Workforce management: Upskilling, reskilling, and retaining
AI is redrawing the skills required within a bank. It cannot only automate a host of repetitive tasks, but can also perform fairly sophisticated activities. This will have a direct impact on how employees do their daily tasks with AI, possibly completely changing the nature of their work. Leaders will need to focus on the optimum ways to upskill and sometimes completely reskill the employees. This will require banks to manage multiple tracks, with one track for most employees gaining a good understanding of broad AI fluency in the context of their jobs and other tracks for advanced technical and domain capabilities. AI skills are in high demand and will continue to be in the near future; banks will have to actively engage, challenge, nurture, and incentivize skilled employees.
Ethics and trust: Ensuring responsible AI
Any AI-related conversation in Europe will have the themes of trust and ethics come up continuously. It is no surprise then that in a survey of 30,000 Europeans, when it comes to building AI trust, data security and confidentiality ranks as a top priority (66%) and ranks higher than concerns like track record of accuracy (59%) or transparency of AI decision-making process (57%).

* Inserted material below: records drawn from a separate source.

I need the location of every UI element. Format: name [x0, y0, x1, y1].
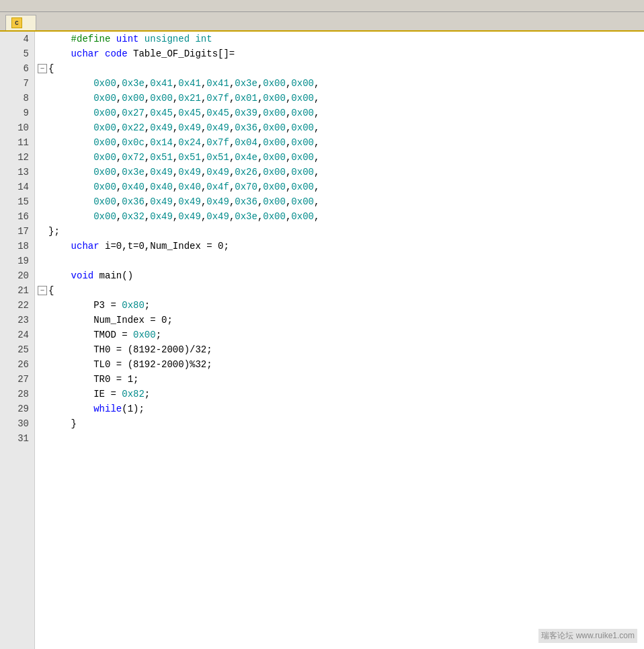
token: 0x00	[133, 328, 156, 342]
indent	[48, 342, 93, 357]
token: 0x00	[93, 91, 116, 106]
token: void	[71, 268, 94, 283]
code-line: TH0 = (8192-2000)/32;	[38, 342, 644, 357]
token: ,	[116, 91, 122, 106]
token: while	[93, 402, 122, 416]
tab-bar: C	[0, 12, 644, 32]
token: ,	[257, 91, 263, 106]
token: 0x00	[93, 194, 116, 209]
code-line: 0x00,0x22,0x49,0x49,0x49,0x36,0x00,0x00,	[38, 120, 644, 135]
token: ,	[173, 76, 178, 91]
token: P3 =	[93, 298, 122, 313]
token: ,	[201, 180, 206, 194]
token: ,	[201, 150, 206, 165]
token: 0x49	[150, 209, 173, 224]
token: ,	[229, 180, 235, 194]
token: ,	[257, 135, 263, 150]
token: ,	[201, 194, 206, 209]
token: 0x27	[122, 106, 145, 120]
token: 0x49	[150, 120, 173, 135]
line-number: 10	[0, 120, 34, 135]
line-number: 31	[0, 431, 34, 446]
token: 0x04	[235, 135, 257, 150]
token: ,	[116, 209, 122, 224]
token: 0x49	[178, 209, 201, 224]
token: 0x00	[291, 165, 314, 180]
token: ,	[286, 150, 291, 165]
token: 0x00	[263, 120, 286, 135]
token: ,	[286, 165, 291, 180]
code-line	[38, 254, 644, 268]
token: ,	[201, 165, 206, 180]
token: 0x00	[291, 91, 314, 106]
token: ,	[116, 135, 122, 150]
indent	[48, 268, 71, 283]
indent	[48, 135, 93, 150]
token: 0x3e	[235, 76, 257, 91]
token: uchar	[71, 46, 99, 61]
indent	[48, 402, 93, 416]
token: ,	[116, 106, 122, 120]
token: int	[195, 32, 212, 46]
token: ,	[257, 150, 263, 165]
token: 0x49	[206, 194, 229, 209]
token: ,	[145, 194, 150, 209]
token: 0x0c	[122, 135, 145, 150]
token: ;	[156, 328, 161, 342]
indent	[48, 91, 93, 106]
token: #define	[71, 32, 116, 46]
indent	[48, 239, 71, 254]
token: 0x3e	[235, 209, 257, 224]
indent	[48, 416, 71, 431]
token: ,	[257, 209, 263, 224]
token: uchar	[71, 239, 99, 254]
line-number: 8	[0, 91, 34, 106]
token: 0x00	[263, 135, 286, 150]
token: ,	[286, 120, 291, 135]
token: 0x00	[291, 106, 314, 120]
indent	[48, 150, 93, 165]
token: ;	[145, 387, 150, 402]
code-line: −{	[38, 61, 644, 76]
line-number: 25	[0, 342, 34, 357]
token: 0x49	[178, 194, 201, 209]
line-number: 20	[0, 268, 34, 283]
token: ,	[229, 194, 235, 209]
fold-marker[interactable]: −	[38, 64, 47, 73]
token: ,	[229, 209, 235, 224]
token: 0x14	[150, 135, 173, 150]
token: 0x41	[206, 76, 229, 91]
line-number: 16	[0, 209, 34, 224]
code-line: }	[38, 416, 644, 431]
file-c-icon: C	[11, 17, 22, 28]
token: unsigned	[145, 32, 190, 46]
token: 0x36	[122, 194, 145, 209]
line-number: 12	[0, 150, 34, 165]
token: ,	[286, 91, 291, 106]
token: 0x36	[235, 194, 257, 209]
code-line: uchar code Table_OF_Digits[]=	[38, 46, 644, 61]
token: 0x00	[93, 150, 116, 165]
tab-led-c[interactable]: C	[5, 15, 36, 30]
token: ,	[173, 135, 178, 150]
indent	[48, 32, 71, 46]
code-lines[interactable]: #define uint unsigned int uchar code Tab…	[35, 32, 644, 649]
token: 0x40	[178, 180, 201, 194]
token: ,	[201, 209, 206, 224]
fold-marker[interactable]: −	[38, 286, 47, 295]
token: ,	[201, 135, 206, 150]
token: 0x00	[291, 120, 314, 135]
line-number: 15	[0, 194, 34, 209]
token: 0x51	[150, 150, 173, 165]
token: 0x22	[122, 120, 145, 135]
token: {	[48, 283, 54, 298]
token: ,	[314, 76, 319, 91]
token: ,	[229, 76, 235, 91]
token: ,	[173, 91, 178, 106]
token: 0x70	[235, 180, 257, 194]
token: 0x49	[150, 194, 173, 209]
token: ,	[229, 165, 235, 180]
indent	[48, 106, 93, 120]
token: uint	[116, 32, 139, 46]
code-line: 0x00,0x72,0x51,0x51,0x51,0x4e,0x00,0x00,	[38, 150, 644, 165]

It is imperative to have a ‘trustworthy AI’ that is aligned to societal values, transparent, explainable, auditable, accurate, and with required human oversight. Leaders should involve the banks’ compliance teams early on, implement strong AI governance frameworks, layout clear ethical guidelines, ensure bias testing, and put in place review processes for AI models. Banks should also consider establishing an ethics review board having cross-functional oversight.